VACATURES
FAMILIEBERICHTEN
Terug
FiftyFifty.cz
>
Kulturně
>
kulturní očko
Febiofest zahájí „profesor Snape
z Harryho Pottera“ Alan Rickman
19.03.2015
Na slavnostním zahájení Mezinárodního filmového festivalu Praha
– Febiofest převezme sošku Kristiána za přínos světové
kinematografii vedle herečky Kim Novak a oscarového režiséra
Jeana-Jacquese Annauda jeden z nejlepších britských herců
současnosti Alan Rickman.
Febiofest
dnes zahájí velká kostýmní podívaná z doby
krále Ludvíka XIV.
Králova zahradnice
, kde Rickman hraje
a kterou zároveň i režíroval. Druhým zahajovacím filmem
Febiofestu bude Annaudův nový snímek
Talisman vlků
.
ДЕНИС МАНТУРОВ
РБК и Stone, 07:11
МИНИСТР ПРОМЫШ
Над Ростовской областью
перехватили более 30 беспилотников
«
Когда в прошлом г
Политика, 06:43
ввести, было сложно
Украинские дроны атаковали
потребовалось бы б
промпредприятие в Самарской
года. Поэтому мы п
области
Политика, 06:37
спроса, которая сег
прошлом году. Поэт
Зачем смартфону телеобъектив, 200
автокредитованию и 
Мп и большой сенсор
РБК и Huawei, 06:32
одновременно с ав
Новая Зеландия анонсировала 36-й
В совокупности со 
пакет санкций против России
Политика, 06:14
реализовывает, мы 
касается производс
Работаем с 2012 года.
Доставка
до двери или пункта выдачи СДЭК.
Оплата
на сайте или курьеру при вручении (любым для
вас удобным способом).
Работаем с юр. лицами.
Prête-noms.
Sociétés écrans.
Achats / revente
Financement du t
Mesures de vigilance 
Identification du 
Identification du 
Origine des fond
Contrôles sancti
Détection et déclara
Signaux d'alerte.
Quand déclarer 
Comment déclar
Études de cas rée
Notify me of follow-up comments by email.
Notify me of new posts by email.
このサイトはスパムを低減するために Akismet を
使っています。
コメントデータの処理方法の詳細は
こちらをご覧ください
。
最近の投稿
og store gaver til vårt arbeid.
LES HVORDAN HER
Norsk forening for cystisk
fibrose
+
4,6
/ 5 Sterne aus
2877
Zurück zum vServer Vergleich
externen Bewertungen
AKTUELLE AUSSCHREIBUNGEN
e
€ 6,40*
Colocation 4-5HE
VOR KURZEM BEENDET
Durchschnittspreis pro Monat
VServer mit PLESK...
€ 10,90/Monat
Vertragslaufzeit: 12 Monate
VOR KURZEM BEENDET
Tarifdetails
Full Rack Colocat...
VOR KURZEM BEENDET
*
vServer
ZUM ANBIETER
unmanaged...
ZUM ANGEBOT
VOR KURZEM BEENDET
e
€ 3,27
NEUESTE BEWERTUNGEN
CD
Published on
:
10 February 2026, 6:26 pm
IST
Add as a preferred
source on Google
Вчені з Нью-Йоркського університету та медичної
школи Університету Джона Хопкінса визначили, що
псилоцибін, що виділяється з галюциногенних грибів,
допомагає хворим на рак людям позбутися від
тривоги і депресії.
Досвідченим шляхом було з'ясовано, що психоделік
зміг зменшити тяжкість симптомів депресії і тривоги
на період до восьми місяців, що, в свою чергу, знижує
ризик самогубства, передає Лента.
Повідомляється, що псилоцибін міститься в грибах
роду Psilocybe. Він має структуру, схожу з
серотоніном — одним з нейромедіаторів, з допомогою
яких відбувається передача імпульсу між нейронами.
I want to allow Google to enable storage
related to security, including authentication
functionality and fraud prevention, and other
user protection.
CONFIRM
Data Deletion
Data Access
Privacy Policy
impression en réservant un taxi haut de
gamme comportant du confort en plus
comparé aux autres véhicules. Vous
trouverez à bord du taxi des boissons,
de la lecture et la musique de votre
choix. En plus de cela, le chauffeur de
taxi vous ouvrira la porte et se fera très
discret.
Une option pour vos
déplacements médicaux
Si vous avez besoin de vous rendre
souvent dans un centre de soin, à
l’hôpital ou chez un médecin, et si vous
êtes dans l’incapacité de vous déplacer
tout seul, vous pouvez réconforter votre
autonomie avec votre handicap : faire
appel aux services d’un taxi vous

• • •

WHAT YOU ARE ASKED TO DO:
Each entry above is to be copied out exactly as written.

TASK ANSWER:
VACATURES
FAMILIEBERICHTEN
Terug
FiftyFifty.cz
>
Kulturně
>
kulturní očko
Febiofest zahájí „profesor Snape
z Harryho Pottera“ Alan Rickman
19.03.2015
Na slavnostním zahájení Mezinárodního filmového festivalu Praha
– Febiofest převezme sošku Kristiána za přínos světové
kinematografii vedle herečky Kim Novak a oscarového režiséra
Jeana-Jacquese Annauda jeden z nejlepších britských herců
současnosti Alan Rickman.
Febiofest
dnes zahájí velká kostýmní podívaná z doby
krále Ludvíka XIV.
Králova zahradnice
, kde Rickman hraje
a kterou zároveň i režíroval. Druhým zahajovacím filmem
Febiofestu bude Annaudův nový snímek
Talisman vlků
.
ДЕНИС МАНТУРОВ
РБК и Stone, 07:11
МИНИСТР ПРОМЫШ
Над Ростовской областью
перехватили более 30 беспилотников
«
Когда в прошлом г
Политика, 06:43
ввести, было сложно
Украинские дроны атаковали
потребовалось бы б
промпредприятие в Самарской
года. Поэтому мы п
области
Политика, 06:37
спроса, которая сег
прошлом году. Поэт
Зачем смартфону телеобъектив, 200
автокредитованию и 
Мп и большой сенсор
РБК и Huawei, 06:32
одновременно с ав
Новая Зеландия анонсировала 36-й
В совокупности со 
пакет санкций против России
Политика, 06:14
реализовывает, мы 
касается производс
Работаем с 2012 года.
Доставка
до двери или пункта выдачи СДЭК.
Оплата
на сайте или курьеру при вручении (любым для
вас удобным способом).
Работаем с юр. лицами.
Prête-noms.
Sociétés écrans.
Achats / revente
Financement du t
Mesures de vigilance 
Identification du 
Identification du 
Origine des fond
Contrôles sancti
Détection et déclara
Signaux d'alerte.
Quand déclarer 
Comment déclar
Études de cas rée
Notify me of follow-up comments by email.
Notify me of new posts by email.
このサイトはスパムを低減するために Akismet を
使っています。
コメントデータの処理方法の詳細は
こちらをご覧ください
。
最近の投稿
og store gaver til vårt arbeid.
LES HVORDAN HER
Norsk forening for cystisk
fibrose
+
4,6
/ 5 Sterne aus
2877
Zurück zum vServer Vergleich
externen Bewertungen
AKTUELLE AUSSCHREIBUNGEN
e
€ 6,40*
Colocation 4-5HE
VOR KURZEM BEENDET
Durchschnittspreis pro Monat
VServer mit PLESK...
€ 10,90/Monat
Vertragslaufzeit: 12 Monate
VOR KURZEM BEENDET
Tarifdetails
Full Rack Colocat...
VOR KURZEM BEENDET
*
vServer
ZUM ANBIETER
unmanaged...
ZUM ANGEBOT
VOR KURZEM BEENDET
e
€ 3,27
NEUESTE BEWERTUNGEN
CD
Published on
:
10 February 2026, 6:26 pm
IST
Add as a preferred
source on Google
Вчені з Нью-Йоркського університету та медичної
школи Університету Джона Хопкінса визначили, що
псилоцибін, що виділяється з галюциногенних грибів,
допомагає хворим на рак людям позбутися від
тривоги і депресії.
Досвідченим шляхом було з'ясовано, що психоделік
зміг зменшити тяжкість симптомів депресії і тривоги
на період до восьми місяців, що, в свою чергу, знижує
ризик самогубства, передає Лента.
Повідомляється, що псилоцибін міститься в грибах
роду Psilocybe. Він має структуру, схожу з
серотоніном — одним з нейромедіаторів, з допомогою
яких відбувається передача імпульсу між нейронами.
I want to allow Google to enable storage
related to security, including authentication
functionality and fraud prevention, and other
user protection.
CONFIRM
Data Deletion
Data Access
Privacy Policy
impression en réservant un taxi haut de
gamme comportant du confort en plus
comparé aux autres véhicules. Vous
trouverez à bord du taxi des boissons,
de la lecture et la musique de votre
choix. En plus de cela, le chauffeur de
taxi vous ouvrira la porte et se fera très
discret.
Une option pour vos
déplacements médicaux
Si vous avez besoin de vous rendre
souvent dans un centre de soin, à
l’hôpital ou chez un médecin, et si vous
êtes dans l’incapacité de vous déplacer
tout seul, vous pouvez réconforter votre
autonomie avec votre handicap : faire
appel aux services d’un taxi vous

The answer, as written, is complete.